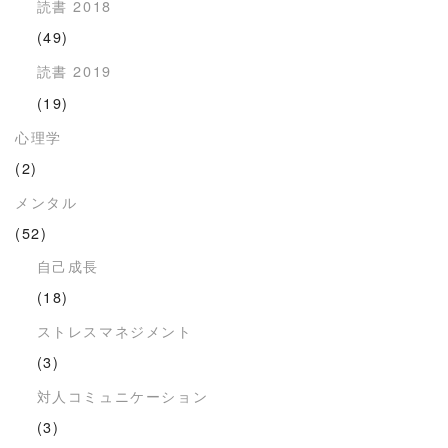
読書 2018
(49)
読書 2019
(19)
心理学
(2)
メンタル
(52)
自己成長
(18)
ストレスマネジメント
(3)
対人コミュニケーション
(3)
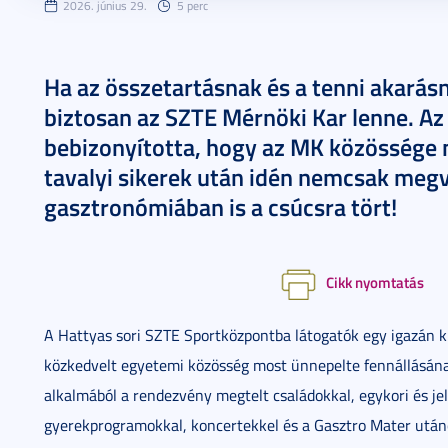
2026. június 29.
5 perc
Ha az összetartásnak és a tenni akarás
biztosan az SZTE Mérnöki Kar lenne. 
bebizonyította, hogy az MK közössége 
tavalyi sikerek után idén nemcsak megv
gasztronómiában is a csúcsra tört!
Cikk nyomtatás
A Hattyas sori SZTE Sportközpontba látogatók egy igazán k
közkedvelt egyetemi közösség most ünnepelte fennállásának
alkalmából a rendezvény megtelt családokkal, egykori és je
gyerekprogramokkal, koncertekkel és a Gasztro Mater utáno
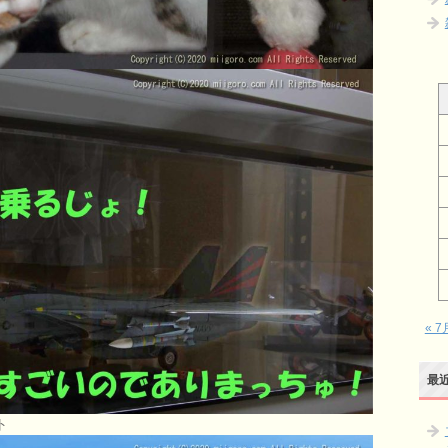
« 7
最
ト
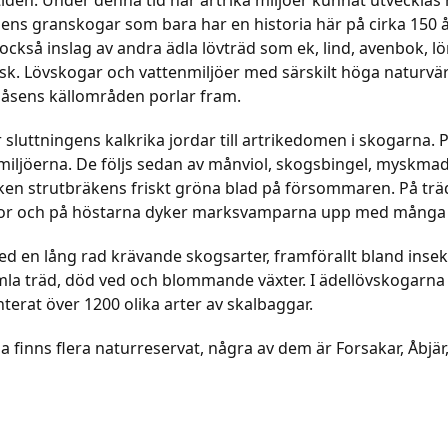
 tiden. Under denna tid har artrika miljöer kunnat utvecklas
ns granskogar som bara har en historia här på cirka 150 år
kså inslag av andra ädla lövträd som ek, lind, avenbok, lö
k. Lövskogar och vattenmiljöer med särskilt höga naturvär
n åsens källområden porlar fram.
r sluttningens kalkrika jordar till artrikedomen i skogarna
miljöerna. De följs sedan av månviol, skogsbingel, myskmadr
en strutbräkens friskt gröna blad på försommaren. På tr
or och på höstarna dyker marksvamparna upp med många rik
ed en lång rad krävande skogsarter, framförallt bland insek
amla träd, död ved och blommande växter. I ädellövskogarn
enterat över 1200 olika arter av skalbaggar.
 finns flera naturreservat, några av dem är Forsakar, Åbjä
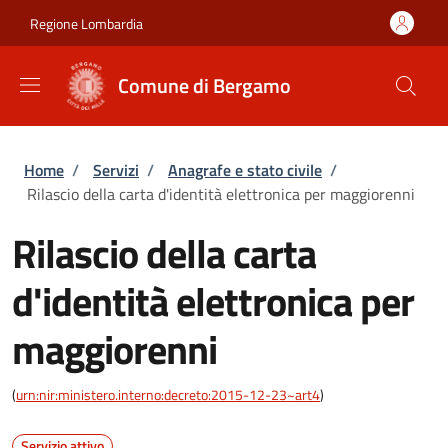
Salta al contenuto principale
Skip to footer content
Regione Lombardia
Comune di Bergamo
Briciole di pane
Home
/
Servizi
/
Anagrafe e stato civile
/
Rilascio della carta d'identità elettronica per maggiorenni
Rilascio della carta
d'identità elettronica per
maggiorenni
(
urn:nir:ministero.interno:decreto:2015-12-23~art4
)
Servizio attivo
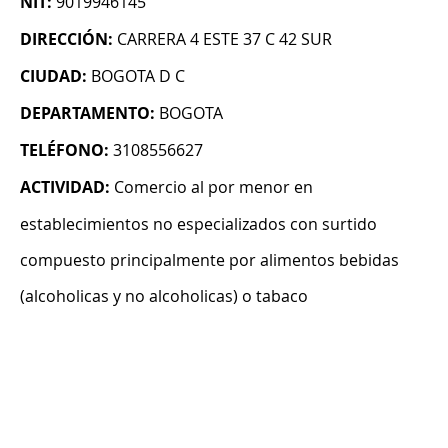
NIT:
9019946145
DIRECCIÓN:
CARRERA 4 ESTE 37 C 42 SUR
CIUDAD:
BOGOTA D C
DEPARTAMENTO:
BOGOTA
TELÉFONO:
3108556627
ACTIVIDAD:
Comercio al por menor en
establecimientos no especializados con surtido
compuesto principalmente por alimentos bebidas
(alcoholicas y no alcoholicas) o tabaco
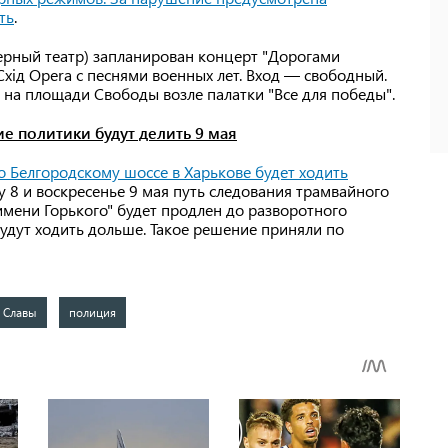
ть
.
перный театр) запланирован концерт "Дорогами
хід Opera с песнями военных лет. Вход — свободный.
" на площади Свободы возле палатки "Все для победы".
ие политики будут делить 9 мая
о Белгородскому шоссе в Харькове будет ходить
оту 8 и воскресенье 9 мая путь следования трамвайного
мени Горького" будет продлен до разворотного
удут ходить дольше. Такое решение приняли по
 Славы
полиция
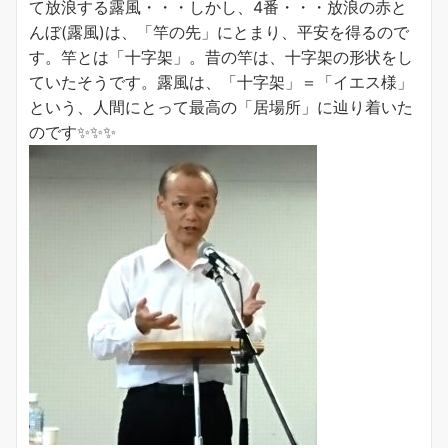
て放浪する露風・・・しかし、4番・・・放浪の赤と
んぼ(露風)は、「竿の先」にとまり、平安を得るので
す。竿とは「十字架」。昔の竿は、十字架の形状をし
ていたそうです。露風は、「十字架」＝「イエス様」
という、人間にとって最高の「居場所」に辿り着いた
のです✨✨✨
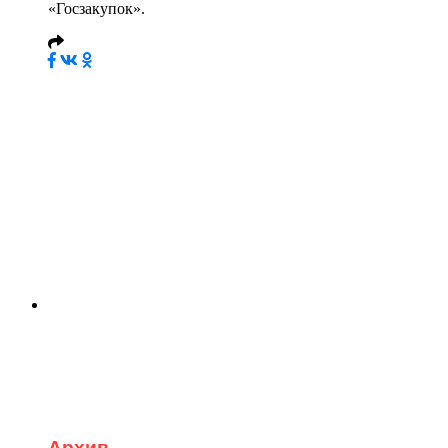
«Госзакупок».
Архив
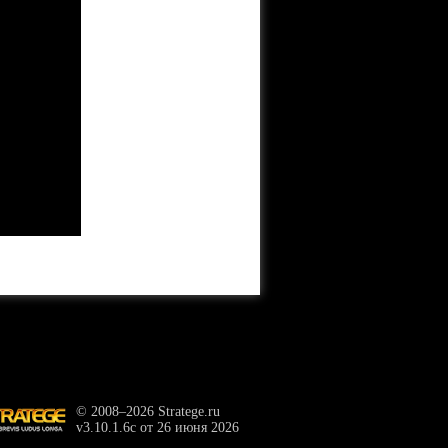
© 2008–2026 Stratege.ru
v3.10.1.6c от 26 июня 2026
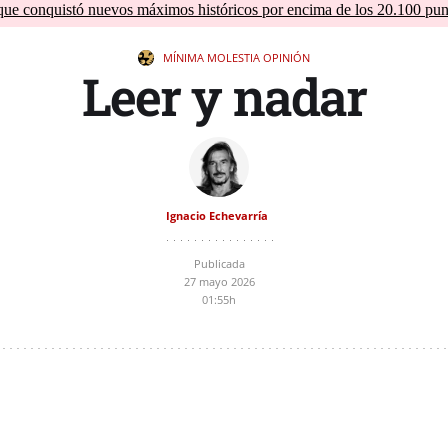
que conquistó nuevos máximos históricos por encima de los 20.100 pun
MÍNIMA MOLESTIA
OPINIÓN
Leer y nadar
Ignacio Echevarría
Publicada
27 mayo 2026
01:55h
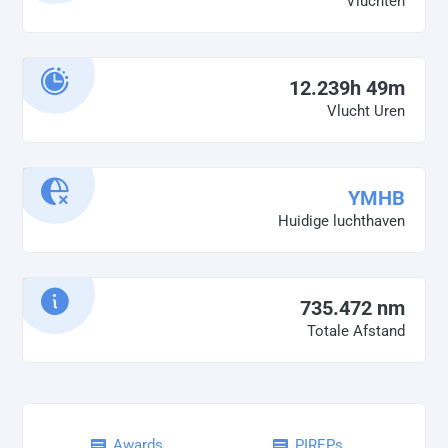
Vluchten
12.239h 49m
Vlucht Uren
YMHB
Huidige luchthaven
735.472 nm
Totale Afstand
Awards
PIREPs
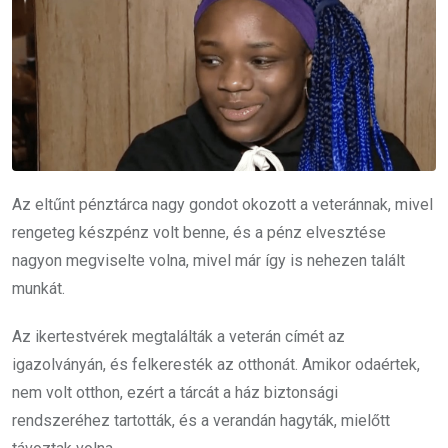
Az eltűnt pénztárca nagy gondot okozott a veteránnak, mivel
rengeteg készpénz volt benne, és a pénz elvesztése
nagyon megviselte volna, mivel már így is nehezen talált
munkát.
Az ikertestvérek megtalálták a veterán címét az
igazolványán, és felkeresték az otthonát. Amikor odaértek,
nem volt otthon, ezért a tárcát a ház biztonsági
rendszeréhez tartották, és a verandán hagyták, mielőtt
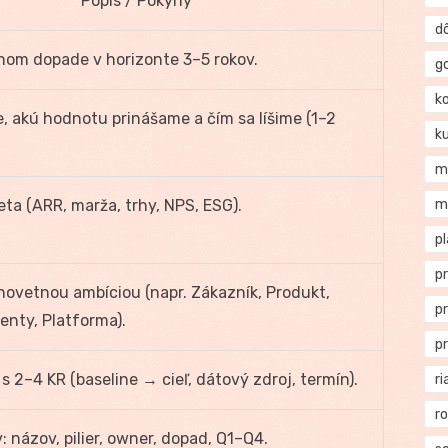
Popis / Pokyny
d
anom dopade v horizonte 3–5 rokov.
g
k
, akú hodnotu prinášame a čím sa líšime (1–2
k
m
ta (ARR, marža, trhy, NPS, ESG).
m
p
p
dnovetnou ambíciou (napr. Zákazník, Produkt,
p
lenty, Platforma).
p
s 2–4 KR (baseline → cieľ, dátový zdroj, termín).
ri
r
v: názov, pilier, owner, dopad, Q1–Q4.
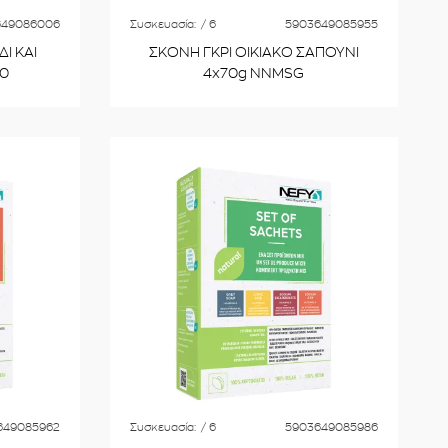
649086006
Συσκευασία:
/ 6
5903649085955
Ι ΚΑΙ
ΣΚΟΝΗ ΓΚΡΙ ΟΙΚΙΑΚΟ ΣΑΠΟΥΝΙ
00
4x70g NNMSG
649085962
Συσκευασία:
/ 6
5903649085986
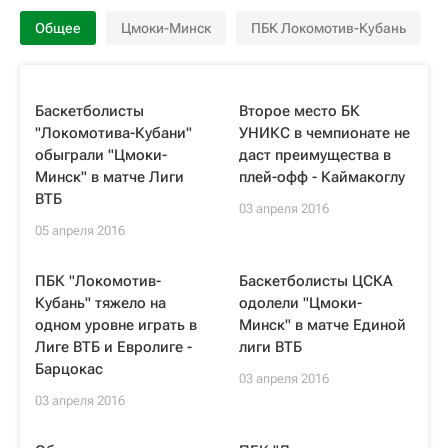
Общее
Цмоки-Минск
ПБК Локомотив-Кубань
Баскетболисты
Второе место БК
"Локомотива-Кубани"
УНИКС в чемпионате не
обыграли "Цмоки-
даст преимущества в
Минск" в матче Лиги
плей-офф - Каймакоглу
ВТБ
03 апреля 2016
05 апреля 2016
ПБК "Локомотив-
Баскетболисты ЦСКА
Кубань" тяжело на
одолели "Цмоки-
одном уровне играть в
Минск" в матче Единой
Лиге ВТБ и Евролиге -
лиги ВТБ
Барцокас
03 апреля 2016
03 апреля 2016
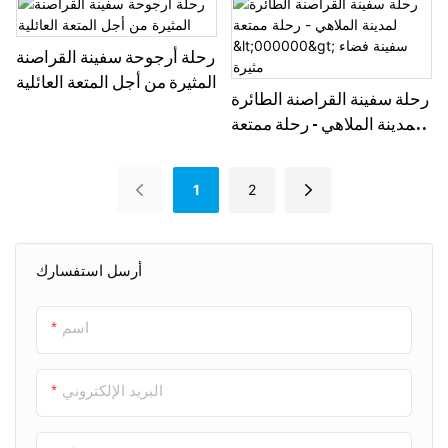
رحلة أرجوحة سفينة القراصنة
المثيرة من أجل المتعة العائلية
رحلة سفينة القراصنة الطائرة
لمدينة الملاهي - رحلة ممتعة
<000000> سفينة فضاء مثيرة
1
2
أرسل استفسارك
اسم
البريد الإلكتروني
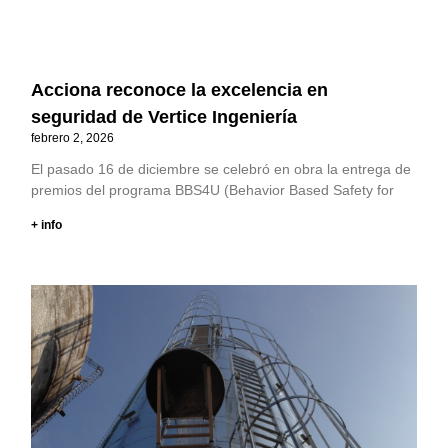
Acciona reconoce la excelencia en
seguridad de Vertice Ingeniería
febrero 2, 2026
El pasado 16 de diciembre se celebró en obra la entrega de
premios del programa BBS4U (Behavior Based Safety for
+ info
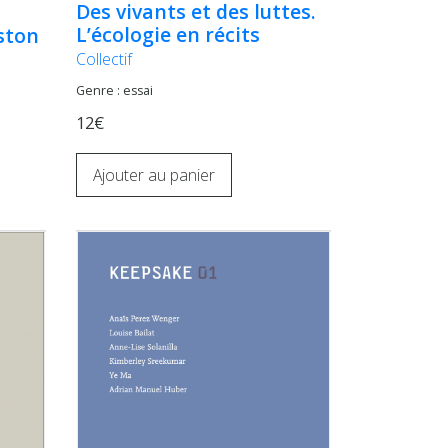
Des vivants et des luttes.
L’écologie en récits
ston
Collectif
Genre : essai
12€
Ajouter au panier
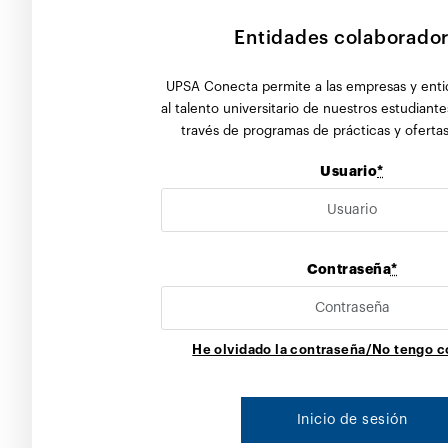
Entidades colaborado
UPSA Conecta permite a las empresas y ent
al talento universitario de nuestros estudiant
través de programas de prácticas y oferta
Usuario
*
Contraseña
*
He olvidado la contraseña/No tengo c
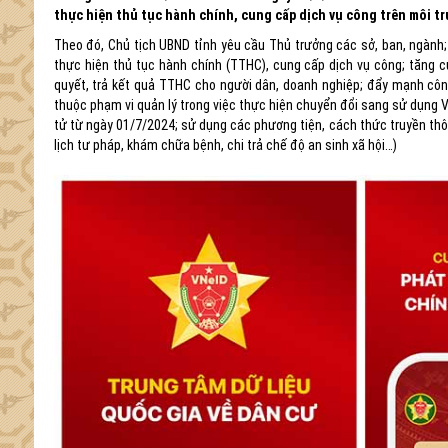
thực hiện thủ tục hành chính, cung cấp dịch vụ công trên môi t
Theo đó, Chủ tịch UBND tỉnh yêu cầu Thủ trưởng các sở, ban, ngành;
thực hiện thủ tục hành chính (TTHC), cung cấp dịch vụ công; tăng cư
quyết, trả kết quả TTHC cho người dân, doanh nghiệp; đẩy mạnh côn
thuộc phạm vi quản lý trong việc thực hiện chuyển đổi sang sử dụng V
tử từ ngày 01/7/2024; sử dụng các phương tiện, cách thức truyền thô
lịch tư pháp, khám chữa bệnh, chi trả chế độ an sinh xã hội…)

§ §

*TASK DETAILS*. The answer must consist of every line from the entries that holds the string "mivel".

*RESPONSE BELOW*.
Az eltűnt pénztárca nagy gondot okozott a veteránnak, mivel
nagyon megviselte volna, mivel már így is nehezen talált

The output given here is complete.